🤖 AI Summary
High-quality image-text pairs for vision-language (VL) large model pretraining are scarce and difficult to scale. Method: This paper proposes a low-hallucination synthetic caption generation paradigm, introducing a controllable large language model–based captioning framework with multi-stage knowledge injection and a continuous direct preference optimization (DPO) pipeline, significantly reducing hallucination (non-hallucination rate improves from 48.2% to 77.9%). Contribution/Results: Empirical evaluation—first of its kind—demonstrates that low-hallucination synthetic captions yield average performance gains ≥6.2% across 35 VL benchmarks, outperforming real weak-supervision alternatives such as alt-text.

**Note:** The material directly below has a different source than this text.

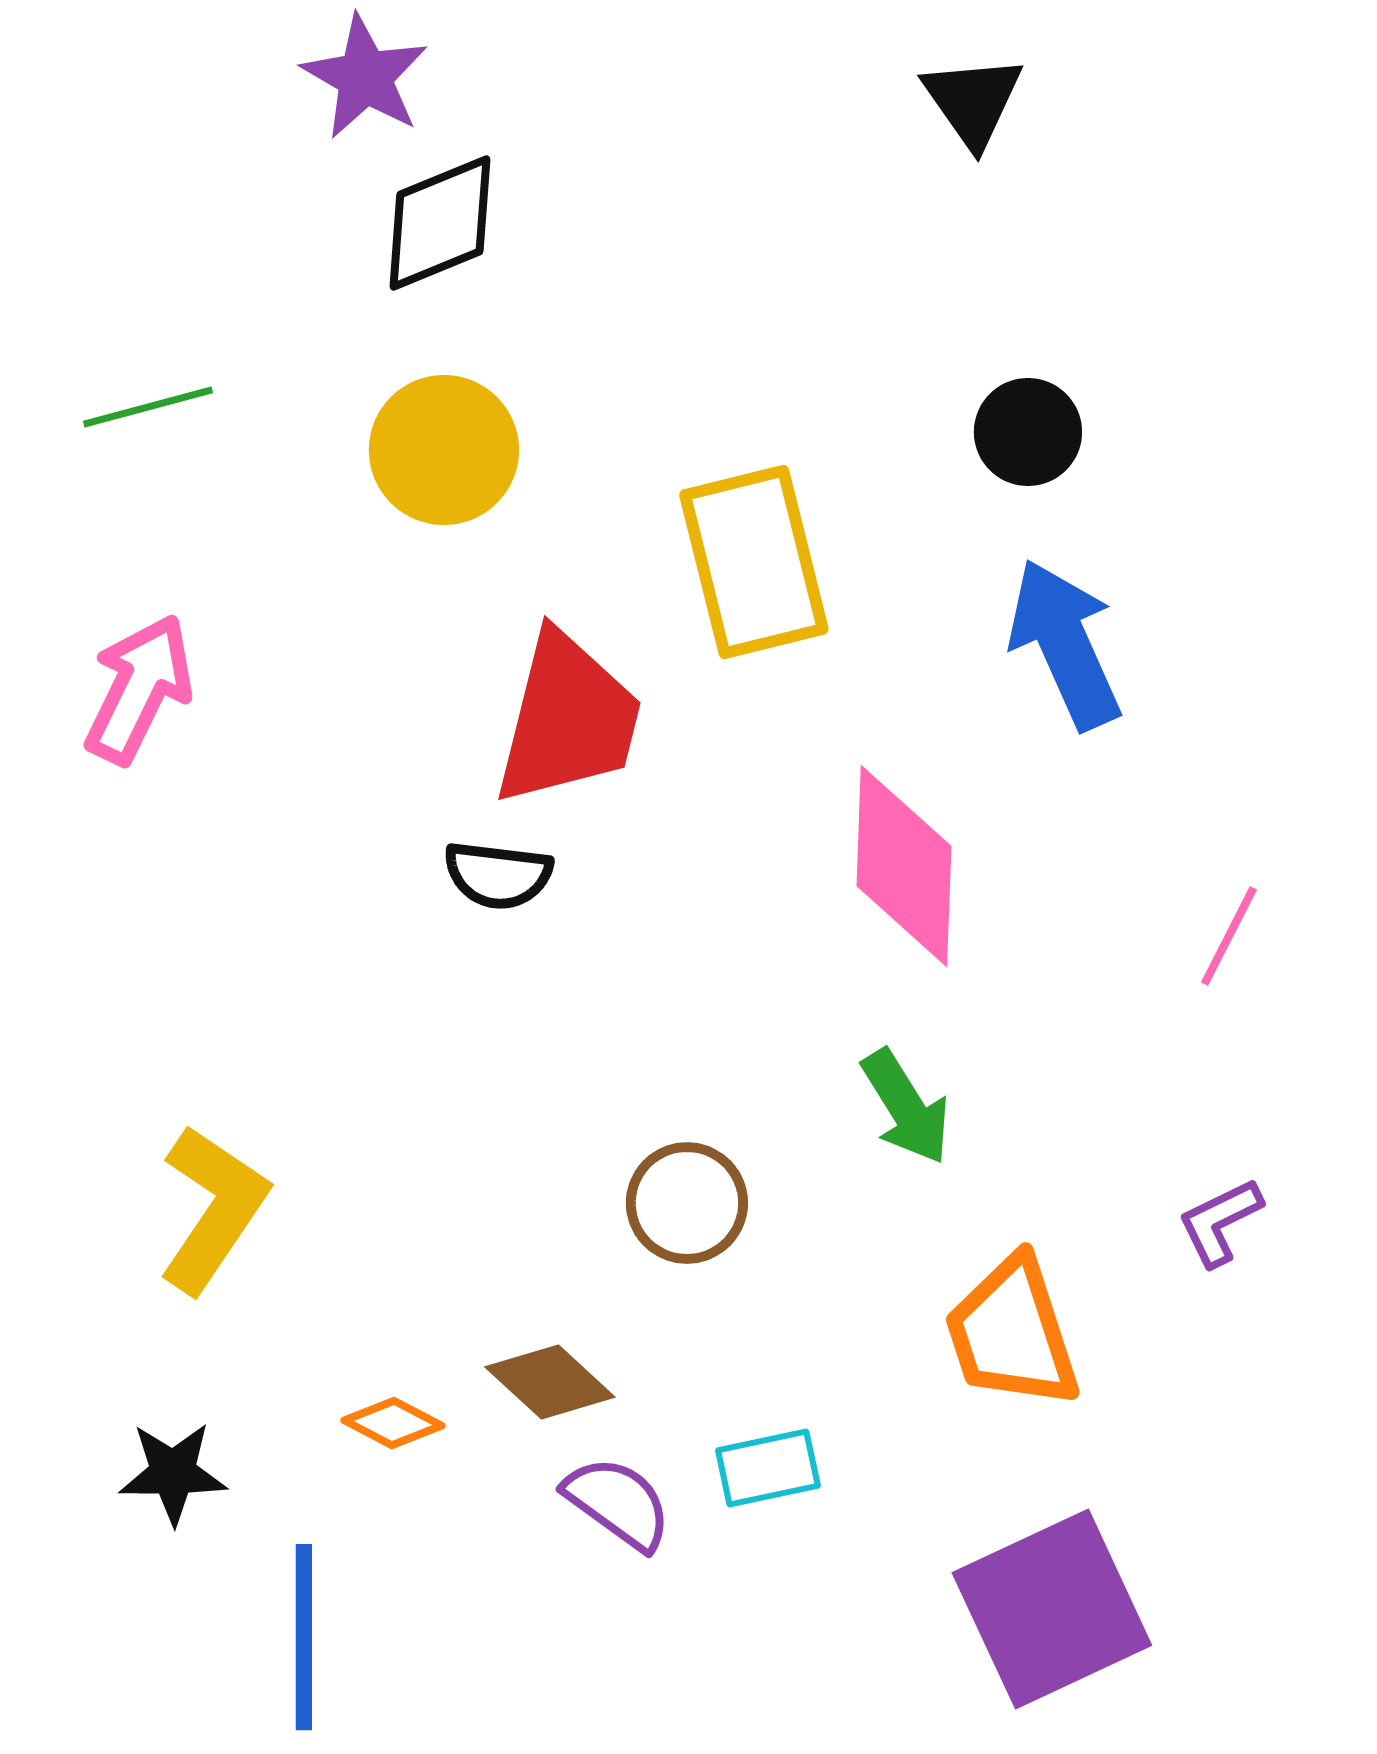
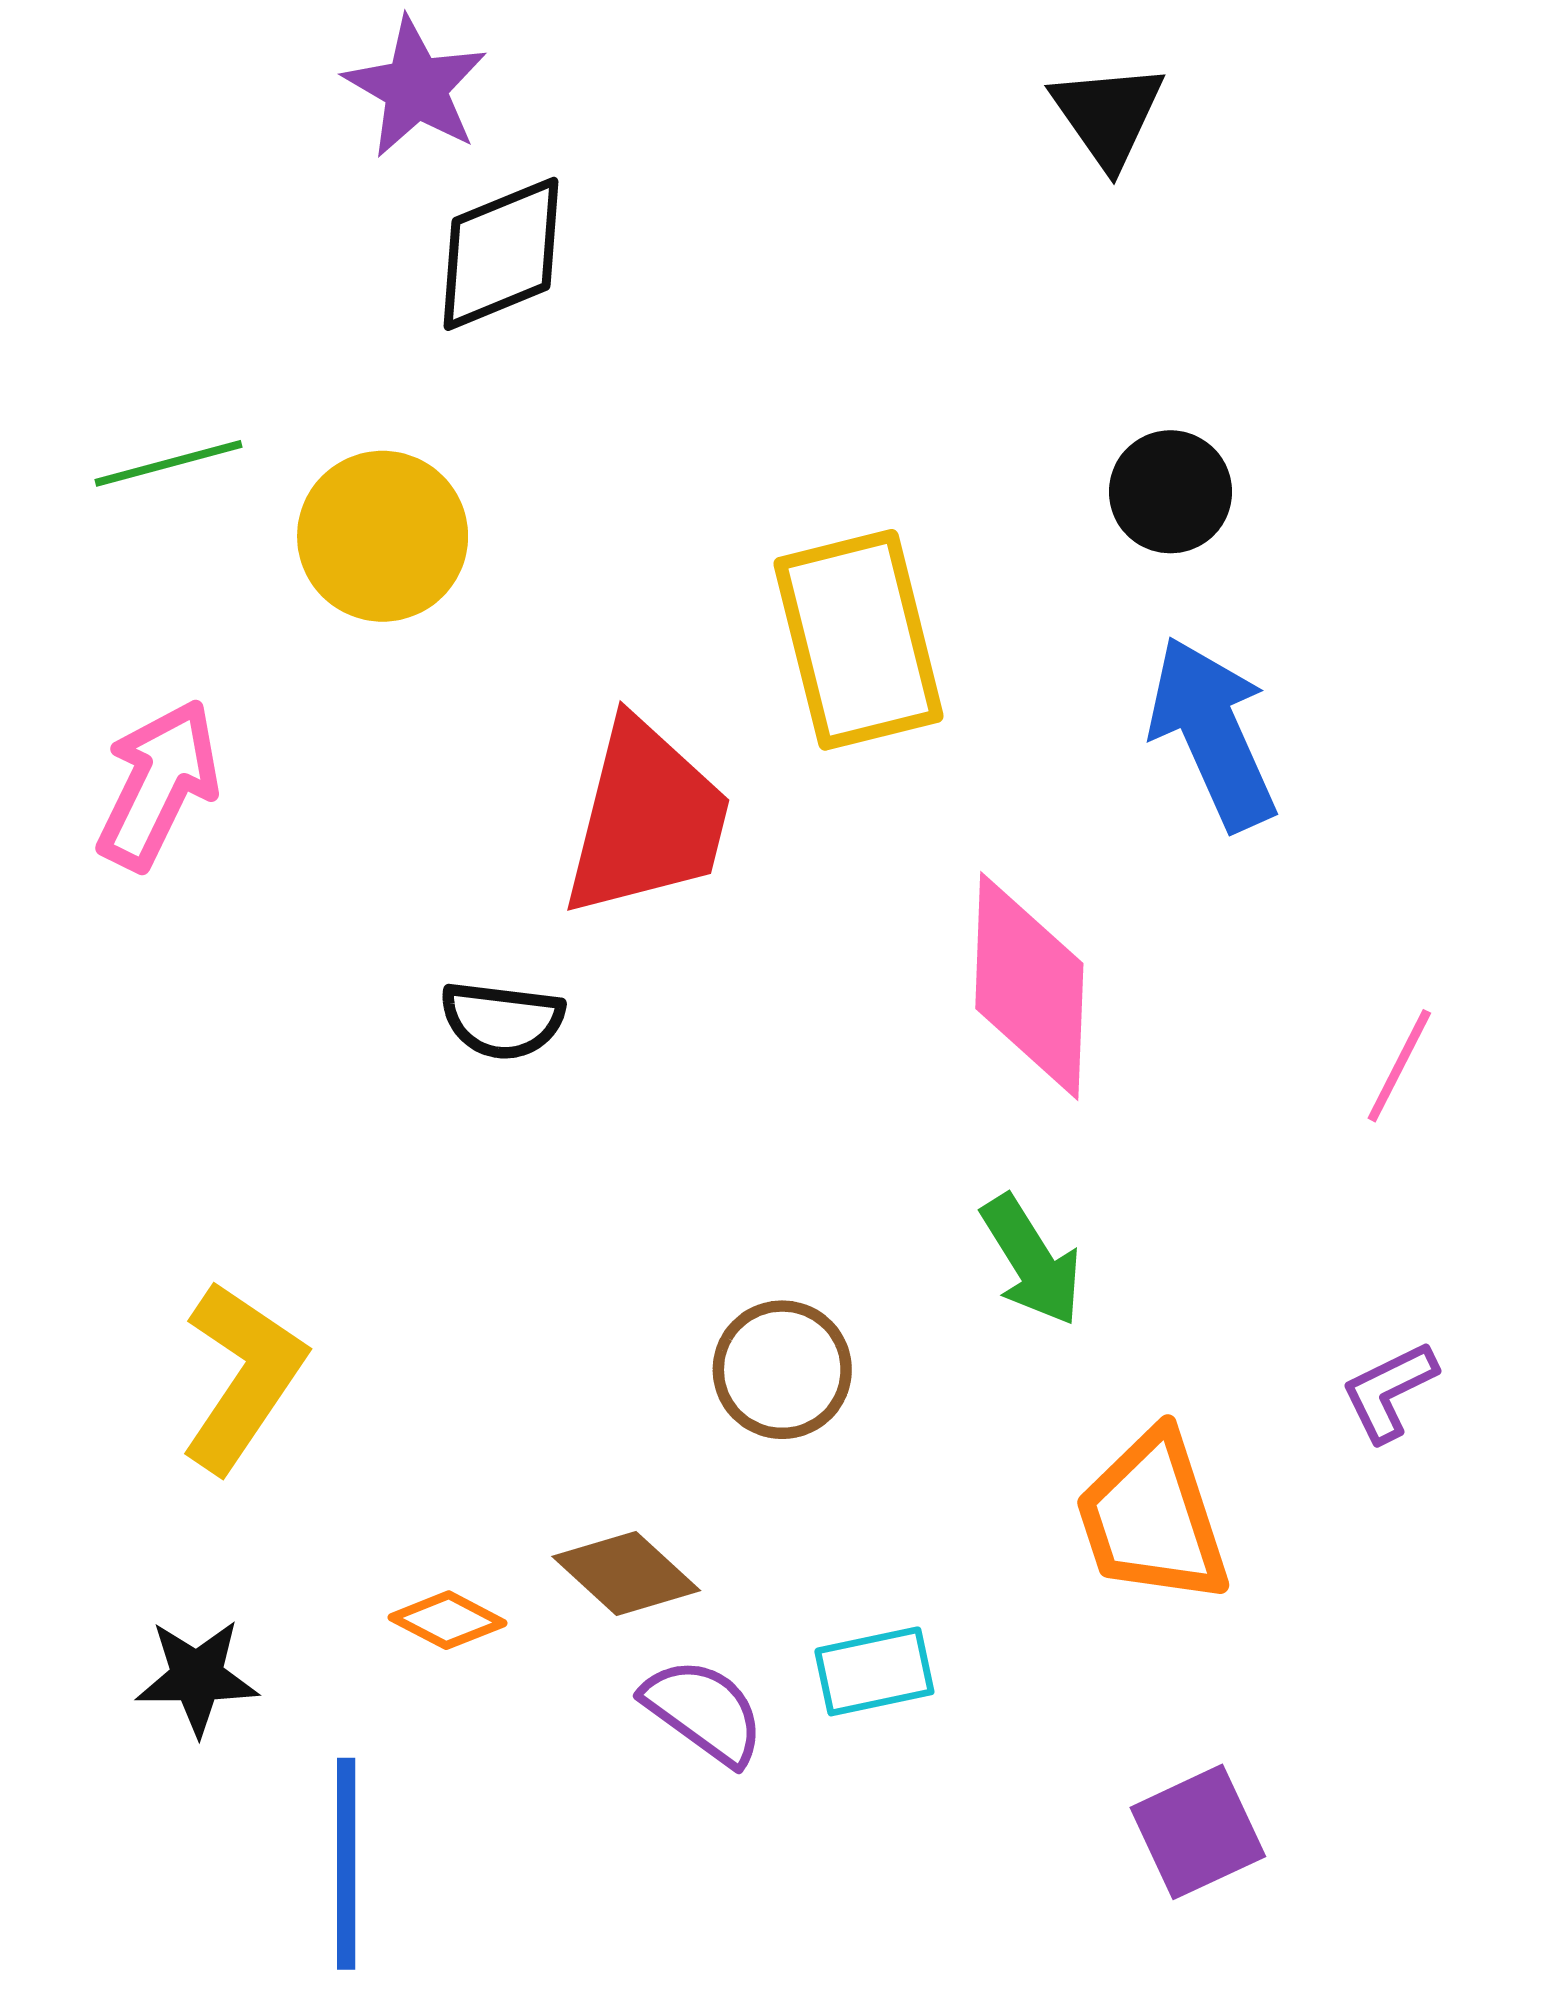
yellow circle: (444, 450) -> (383, 536), moved
black semicircle: (498, 875) -> (502, 1020), moved
purple square: (1052, 1609) -> (1198, 1832), size x0.6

They also enhance text-to-image generation quality, lowering FID by 17.1 on a real-world validation set and by 13.3 on MSCOCO. To support scalable, high-fidelity VL pretraining, we release Hunyuan-Recap100M, a large-scale synthetic dataset.
📝 Abstract
In recent years, the field of vision-language model pre-training has experienced rapid advancements, driven primarily by the continuous enhancement of textual capabilities in large language models. However, existing training paradigms for multimodal large language models heavily rely on high-quality image-text pairs. As models and data scales grow exponentially, the availability of such meticulously curated data has become increasingly scarce and saturated, thereby severely limiting further advancements in this domain. This study investigates scalable caption generation techniques for vision-language model pre-training and demonstrates that large-scale low-hallucination synthetic captions can serve dual purposes: 1) acting as a viable alternative to real-world data for pre-training paradigms and 2) achieving superior performance enhancement when integrated into vision-language models through empirical validation. This paper presents three key contributions: 1) a novel pipeline for generating high-quality, low-hallucination, and knowledge-rich synthetic captions. Our continuous DPO methodology yields remarkable results in reducing hallucinations. Specifically, the non-hallucination caption rate on a held-out test set increases from 48.2% to 77.9% for a 7B-size model. 2) Comprehensive empirical validation reveals that our synthetic captions confer superior pre-training advantages over their counterparts. Across 35 vision language tasks, the model trained with our data achieves a significant performance gain of at least 6.2% compared to alt-text pairs and other previous work. Meanwhile, it also offers considerable support in the text-to-image domain. With our dataset, the FID score is reduced by 17.1 on a real-world validation benchmark and 13.3 on the MSCOCO validation benchmark. 3) We will release Hunyuan-Recap100M, a low-hallucination and knowledge-intensive synthetic caption dataset.